(Exercise inputs Opens)

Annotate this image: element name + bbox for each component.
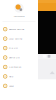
staticText: Notification [9, 66, 21, 68]
button[interactable]: 13812345678 [0, 0, 38, 21]
button[interactable]: Help [0, 72, 38, 81]
staticText: Help [9, 75, 13, 78]
staticText: Local Setting [9, 37, 22, 40]
button[interactable]: Local Setting [0, 34, 38, 43]
button[interactable]: Remote Setting [0, 24, 38, 34]
button[interactable]: File List [0, 43, 38, 53]
button[interactable]: About [0, 81, 38, 91]
button[interactable]: Notification [0, 62, 38, 72]
staticText: About [9, 84, 14, 87]
staticText: File List [9, 47, 18, 49]
staticText: Device List [9, 56, 20, 59]
staticText: 13812345678 [14, 15, 24, 18]
button[interactable]: Device List [0, 53, 38, 62]
staticText: Remote Setting [9, 28, 24, 30]
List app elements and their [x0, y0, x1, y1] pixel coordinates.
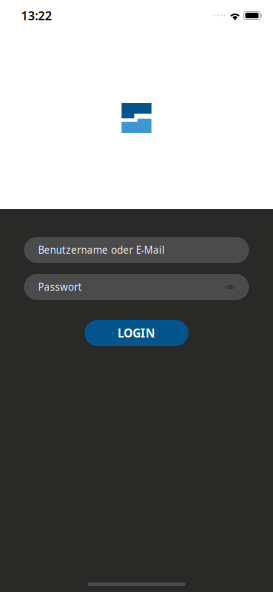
staticText: LOGIN: [118, 325, 156, 341]
button[interactable]: Benutzername oder E-Mail: [24, 237, 249, 263]
staticText: Benutzername oder E-Mail: [38, 243, 165, 257]
staticText: Passwort: [38, 280, 82, 294]
button[interactable]: LOGIN: [84, 320, 188, 346]
staticText: 13:22: [21, 8, 52, 23]
button[interactable]: Passwort: [24, 274, 249, 300]
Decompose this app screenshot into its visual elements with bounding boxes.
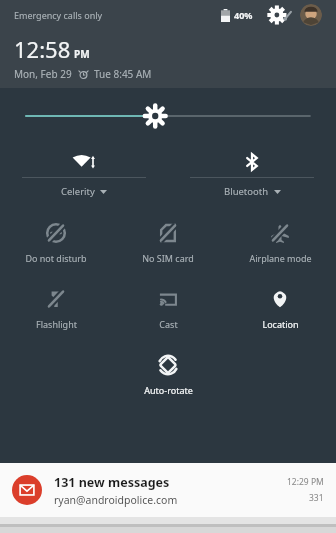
staticText: 12:29 PM	[287, 476, 324, 488]
button[interactable]: Celerity	[0, 148, 168, 210]
staticText: 12:58	[14, 34, 71, 64]
button[interactable]: Do not disturb	[0, 222, 112, 272]
staticText: Flashlight	[36, 318, 77, 330]
staticText: Emergency calls only	[14, 9, 103, 21]
button[interactable]: Bluetooth	[168, 148, 336, 210]
staticText: Celerity	[61, 185, 95, 198]
button[interactable]: Auto-rotate	[112, 354, 224, 404]
button[interactable]: Flashlight	[0, 288, 112, 338]
staticText: Bluetooth	[224, 185, 269, 198]
staticText: Tue 8:45 AM	[94, 67, 152, 81]
staticText: No SIM card	[142, 252, 194, 264]
staticText: PM	[74, 47, 90, 61]
staticText: Mon, Feb 29	[14, 67, 72, 81]
staticText: ryan@androidpolice.com	[54, 493, 178, 507]
staticText: Do not disturb	[25, 252, 87, 264]
button[interactable]: Airplane mode	[224, 222, 336, 272]
button[interactable]: 131 new messages	[0, 463, 336, 517]
staticText: Airplane mode	[249, 252, 312, 264]
staticText: Cast	[159, 318, 178, 330]
button[interactable]: Cast	[112, 288, 224, 338]
button[interactable]: Brightness	[0, 90, 336, 142]
button[interactable]: Settings	[267, 6, 293, 24]
staticText: 40%	[234, 9, 253, 21]
staticText: Auto-rotate	[144, 384, 193, 396]
button[interactable]: User account	[300, 4, 322, 26]
staticText: Location	[262, 318, 299, 330]
staticText: 131 new messages	[54, 474, 170, 491]
button[interactable]: No SIM card	[112, 222, 224, 272]
staticText: 331	[309, 492, 324, 504]
button[interactable]: Location	[224, 288, 336, 338]
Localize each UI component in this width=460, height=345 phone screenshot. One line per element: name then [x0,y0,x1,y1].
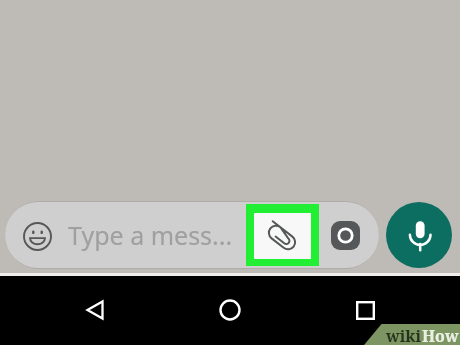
button[interactable]: Emoji [19,218,56,255]
button[interactable]: Back [78,293,112,327]
button[interactable]: Camera [327,217,364,254]
button[interactable]: Attach [254,213,311,259]
button[interactable]: Recent apps [348,293,382,327]
staticText: Type a mess... [68,218,233,252]
staticText: wiki [386,325,422,345]
button[interactable]: Type a mess... [68,202,240,268]
button[interactable]: Voice message [386,202,452,268]
staticText: How [422,325,459,345]
button[interactable]: Home [213,293,247,327]
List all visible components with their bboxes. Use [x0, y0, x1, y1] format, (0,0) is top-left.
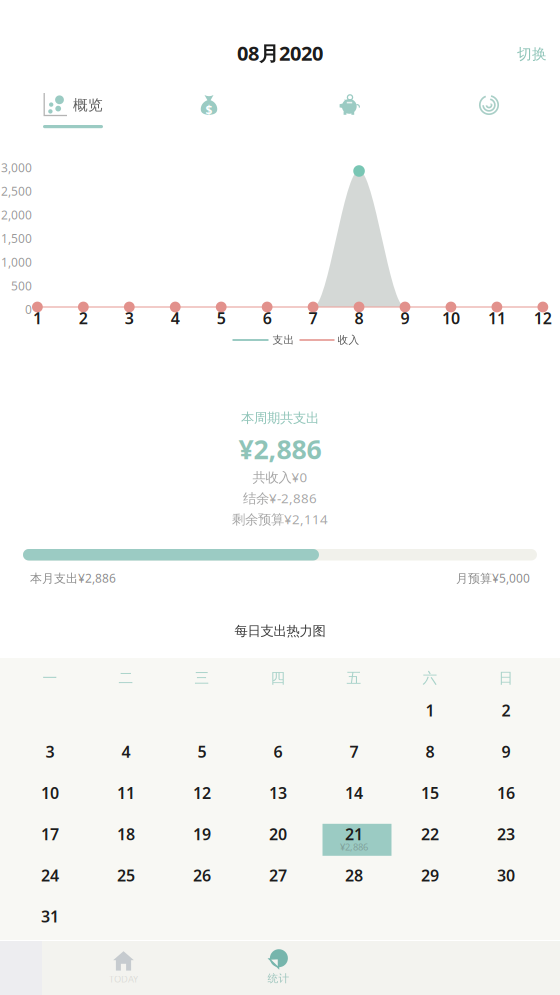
staticText: 五 [346, 669, 362, 687]
staticText: 三 [194, 669, 210, 687]
staticText: 21 [345, 823, 363, 845]
staticText: 24 [41, 865, 59, 886]
staticText: 20 [269, 823, 287, 845]
staticText: 概览 [73, 96, 103, 114]
staticText: 14 [345, 782, 363, 803]
staticText: 27 [269, 865, 287, 886]
staticText: 15 [421, 782, 439, 803]
staticText: 26 [193, 865, 211, 886]
staticText: 10 [442, 307, 460, 329]
staticText: 12 [534, 307, 552, 329]
staticText: 5 [217, 307, 226, 329]
staticText: 31 [41, 906, 59, 927]
staticText: 3,000 [1, 160, 32, 175]
button[interactable]: 统计 [201, 941, 356, 995]
staticText: 28 [345, 865, 363, 886]
staticText: 2 [502, 700, 510, 721]
staticText: 每日支出热力图 [234, 623, 326, 639]
staticText: 1 [426, 700, 434, 721]
staticText: 18 [117, 823, 135, 845]
staticText: 25 [117, 865, 135, 886]
staticText: 29 [421, 865, 439, 886]
staticText: 2 [79, 307, 88, 329]
staticText: 500 [11, 278, 32, 294]
staticText: 3 [46, 741, 54, 762]
staticText: 8 [355, 307, 364, 329]
staticText: 17 [41, 823, 59, 845]
staticText: 1,000 [1, 254, 32, 270]
staticText: 月预算¥5,000 [456, 570, 530, 586]
staticText: 30 [497, 865, 515, 886]
staticText: 一 [42, 669, 58, 687]
staticText: 本月支出¥2,886 [30, 570, 116, 586]
staticText: 8 [426, 741, 434, 762]
staticText: 剩余预算¥2,114 [232, 510, 328, 528]
staticText: 22 [421, 823, 439, 845]
staticText: $ [206, 102, 212, 118]
staticText: 13 [269, 782, 287, 803]
staticText: 11 [488, 307, 506, 329]
button[interactable]: TODAY [46, 941, 201, 995]
staticText: 2,000 [1, 207, 32, 223]
staticText: 统计 [268, 972, 290, 985]
staticText: 收入 [338, 333, 360, 346]
staticText: 6 [274, 741, 282, 762]
staticText: 10 [41, 782, 59, 803]
staticText: 9 [502, 741, 510, 762]
staticText: 9 [400, 307, 410, 329]
staticText: 1 [33, 307, 42, 329]
button[interactable]: 切换 [517, 44, 560, 64]
staticText: 6 [263, 307, 272, 329]
staticText: 08月2020 [237, 40, 323, 66]
staticText: 1,500 [1, 230, 32, 246]
staticText: 2,500 [1, 183, 32, 199]
staticText: 12 [193, 782, 211, 803]
staticText: 结余¥-2,886 [243, 489, 317, 507]
staticText: 16 [497, 782, 515, 803]
staticText: 日 [498, 669, 514, 687]
staticText: ¥2,886 [340, 841, 368, 853]
staticText: 3 [125, 307, 134, 329]
staticText: 4 [122, 741, 130, 762]
staticText: 11 [117, 782, 135, 803]
staticText: 六 [422, 669, 438, 687]
staticText: 四 [270, 669, 286, 687]
staticText: ¥2,886 [238, 431, 322, 467]
staticText: 7 [350, 741, 358, 762]
staticText: 本周期共支出 [241, 410, 319, 426]
staticText: TODAY [109, 973, 138, 985]
staticText: 0 [25, 301, 32, 317]
staticText: 4 [171, 307, 180, 329]
staticText: 二 [118, 669, 134, 687]
staticText: 23 [497, 823, 515, 845]
staticText: 19 [193, 823, 211, 845]
staticText: 切换 [517, 45, 547, 63]
staticText: 支出 [272, 333, 294, 346]
staticText: 7 [309, 307, 318, 329]
staticText: 共收入¥0 [252, 468, 308, 486]
staticText: 5 [198, 741, 206, 762]
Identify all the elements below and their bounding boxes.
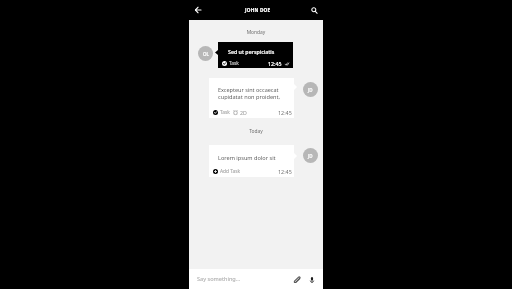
staticText: Excepteur sint occaecat <box>218 86 279 93</box>
button[interactable]: Attach file <box>291 274 302 285</box>
staticText: 12:45 <box>278 109 292 116</box>
staticText: Monday <box>189 29 323 36</box>
staticText: Sed ut perspiciatis <box>228 48 275 55</box>
button[interactable]: Search <box>308 4 320 16</box>
staticText: Today <box>189 128 323 135</box>
staticText: cupidatat non proident, <box>218 93 281 101</box>
staticText: JD <box>308 153 313 159</box>
staticText: OL <box>203 51 209 57</box>
button[interactable]: Back <box>192 4 204 16</box>
button[interactable]: Lorem ipsum dolor sit <box>209 145 294 177</box>
button[interactable]: JD <box>303 82 318 97</box>
staticText: 12:45 <box>278 168 292 175</box>
button[interactable]: JD <box>303 148 318 163</box>
button[interactable]: Say something... <box>197 275 241 283</box>
staticText: JD <box>308 87 313 93</box>
staticText: Add Task <box>220 168 241 175</box>
button[interactable]: Voice message <box>306 274 317 285</box>
staticText: JOHN DOE <box>245 7 271 13</box>
button[interactable]: OL <box>198 46 213 61</box>
button[interactable]: Excepteur sint occaecat <box>209 78 294 118</box>
button[interactable]: Sed ut perspiciatis <box>218 42 293 68</box>
staticText: 12:45 <box>268 60 282 67</box>
staticText: Task <box>229 60 239 67</box>
staticText: Lorem ipsum dolor sit <box>218 154 276 162</box>
staticText: 2D <box>240 109 247 116</box>
staticText: Task <box>220 109 230 116</box>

(Exercise inputs Closes)

#### About this exercise
Pull every line containing "Device" out of the entries.

#### Result for this task
staticText: Device List [9, 56, 20, 59]
button[interactable]: Device List [0, 53, 38, 62]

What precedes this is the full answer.